Спустя какое-то время на крыльцо вышел другой вооруженный мужчина, в котором Сергей узнал местного жителя, известного в Карасубазаре как Гришка Косой. Никто толком не знал, откуда он здесь появился, каковы его настоящие имя и фамилия, каков возраст, есть ли у него где-то родственники? Места постоянного жительства у него не было, занимался тем, что нанимался в работники (батраки) по хозяйству (дров нарубить, забор подправить, травы накосить, скот выпасти и т.п.). Не чурался при этом подворовывать (что плохо лежит), заработанное или украденное, как правило, пропивал в ближайшем питейном заведении. Прозвище Косой он получил после того, как в пьяной драке потерял один глаз. Одним словом, – типичный местный люмпен. Сейчас он был в потертой изрядно серой овечьей папахе с пришитой по диагонали красной лентой, длинной шинели не по росту, явно с чужого плеча, в руках держал винтовку-трехлинейку с примкнутым штыком.

Сергей окликнул его, тот подошел, узнал собеседника в сумерках, уважительно поздоровался: «Здравствуй, Сергей Иванович!». На вопрос: «Где Александр?» – растерянно засуетился, отвел Сергея подальше за угол здания и шепотом сообщил: «Они все сидят в подвале ревкома, охраняет арестованных присланный из Симферополя караул из числа латышских стрелков и чекистов, среди них есть даже один китаец». Сергей поинтересовался, могут ли Сашу освободить? На что Гришка промямлил: «Это вряд ли, разве что за золото?». Договорились, что Сергей попробует найти чего-нибудь ценного в доме и через час они встретятся вновь на том же месте. Пулей брат помчался домой и сообщил родителям неприятную весть. Семья быстро собрала все ценности, имевшиеся в доме. Наскребли два обручальных родительских кольца, материнский золотой кулон на цепочке, отцовский нательный крестик, две серебряные чайные ложки и портсигар. Через час Сергей продолжил встречу с Григорием, который взял завернутые в носовой платок ценности и отправился с ними в ревком. Вскоре он с недовольным лицом показался на пороге и сообщил, что начальник караула не может отпустить Александра: то ли ценностей оказалось мало, то ли он боится вышестоящего начальства? Но старший чекист все же разрешил негласное свидание брата с арестантом под присмотром Гришки, который оказался как бы на подхвате у новых властей на положении добровольного дружинника.

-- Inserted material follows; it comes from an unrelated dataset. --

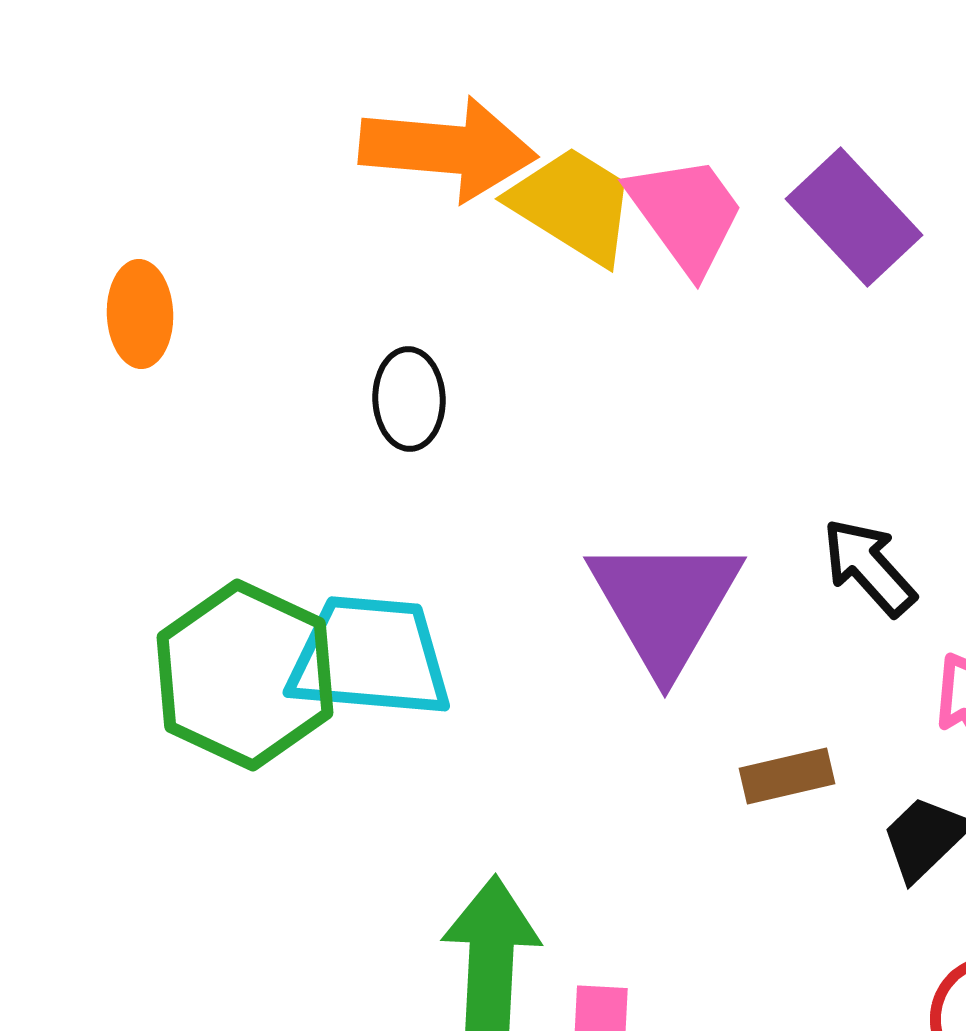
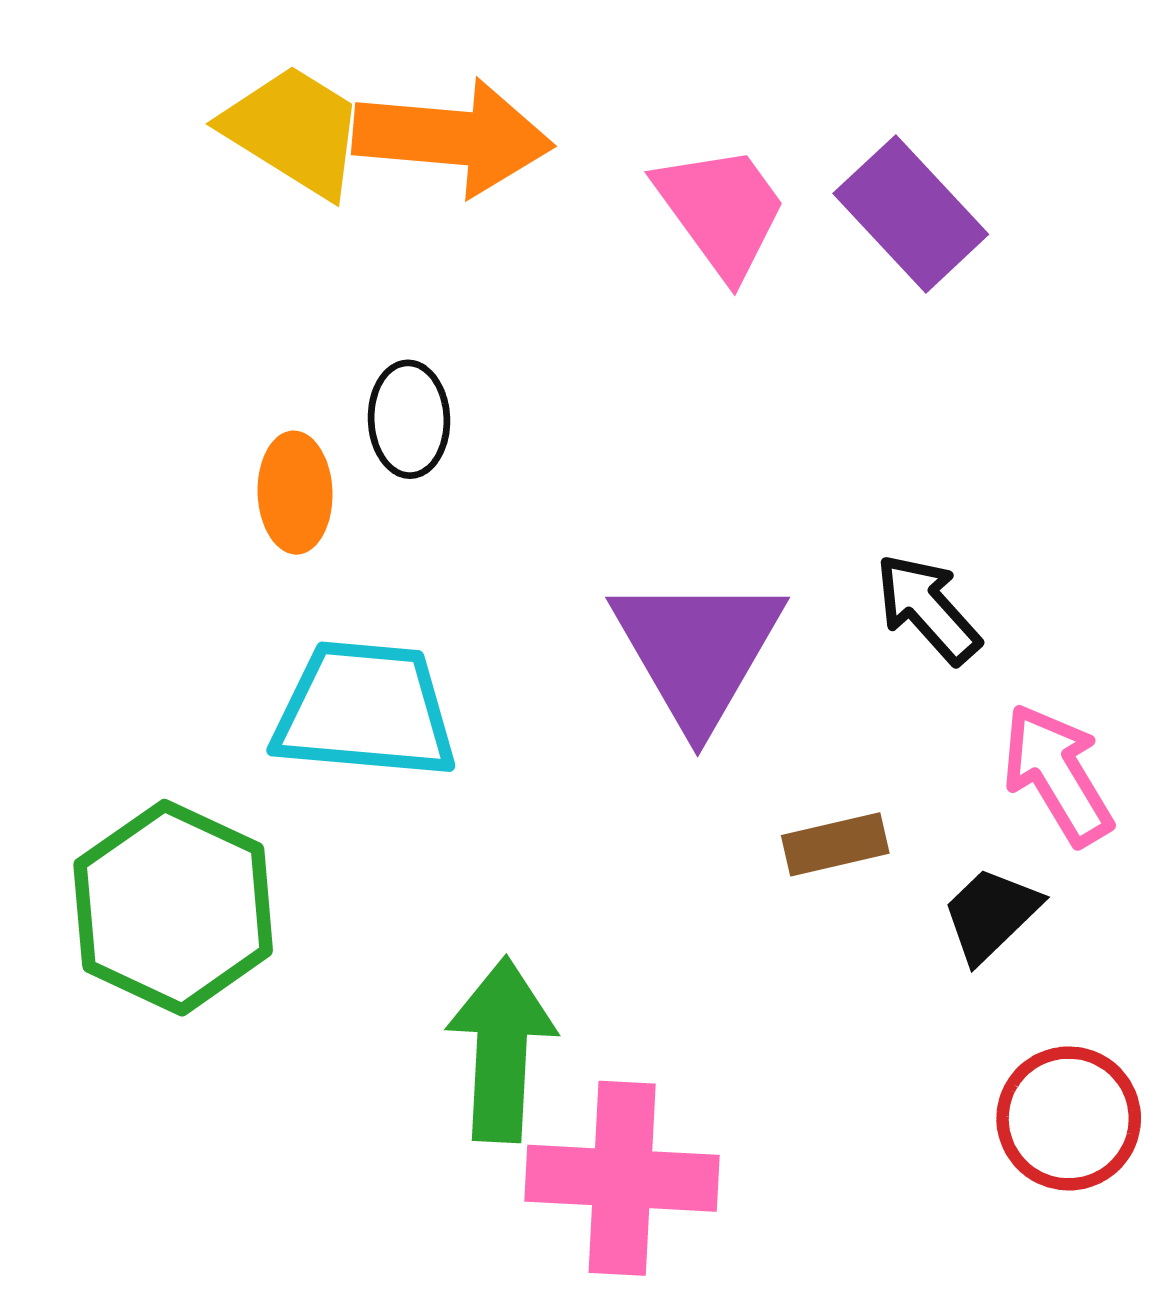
yellow trapezoid: (573, 205) -> (294, 131), moved
orange ellipse: (140, 314) -> (295, 493), moved
green hexagon: (245, 675) -> (173, 908), moved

Выбора у Сергея не было, поэтому пришлось соглашаться. Гришка показал на деревянную будку во дворе управы, где было две кабинки туалета и сказал: «Заходи в одну из них, а я приведу Сашку во вторую». Через несколько томительных минут раздались знакомые шаги, дверь соседней кабинки открылась и Сергей через отверстие (выбитый сучок) в разделяющих братьев дощатой перегородки смог увидеть брата. Между ними состоялась краткая беседа, которую Сергей запомнил дословно на всю оставшуюся жизнь. Брат сообщил, что по прибытии в ревком ему пришлось заполнить несколько анкет, после чего его отвели в подвальное помещение, полностью забитое арестантами. Еды и воды им не дают, у многих забрали верхнюю одежду. Наверху, судя по пьяным голосам, ужинает караул из числа командированных сотрудников и местного особого отдела ВЧК. Действительно среди них есть плохо говорящие по-русски иностранцы, скорее всего, латыши. Надсмотрщики всячески оскорбляют задержанных, избивают, не скрывают, что выпускать их не собираются. Поэтому шансов на спасение у арестованных в этой ситуации практически нет. Саша предложил Сергею попрощаться по-христиански и передать его нательный крестик родителям. Старший брат как мог пытался успокоить брата и вселить в него надежду на спасение, хотя сам понимал всю трагичность момента. Вскоре раздался настойчивый стук в дверь и Гришка приказал Александру следовать за ним.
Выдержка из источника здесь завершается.